§ **Aim of the exercise**
At the line containing "Springtime Cottage Centerpiece", begin retyping, and stop after the last line of the data; add nothing.

(Excerpts from a dataset)
#####

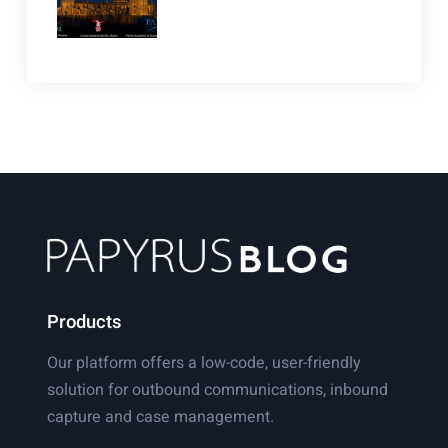
Products
Our platform offers a low-code, user-friendly
solution for outbound communications, inbound
capture and case management.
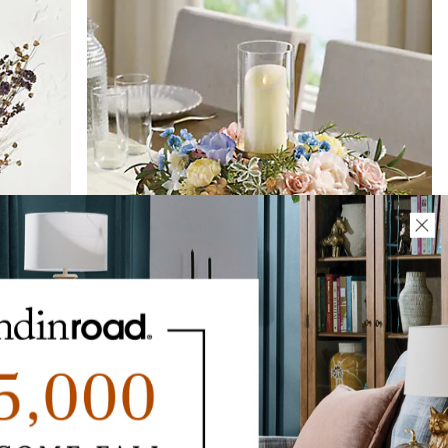
CLEARANCE
Springtime Cottage Centerpiece
$
109
.00
$
65
.97
CLEARANCE
$
52
.78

#####

§ **Result**
Springtime Cottage Centerpiece
$
109
.00
$
65
.97
CLEARANCE
$
52
.78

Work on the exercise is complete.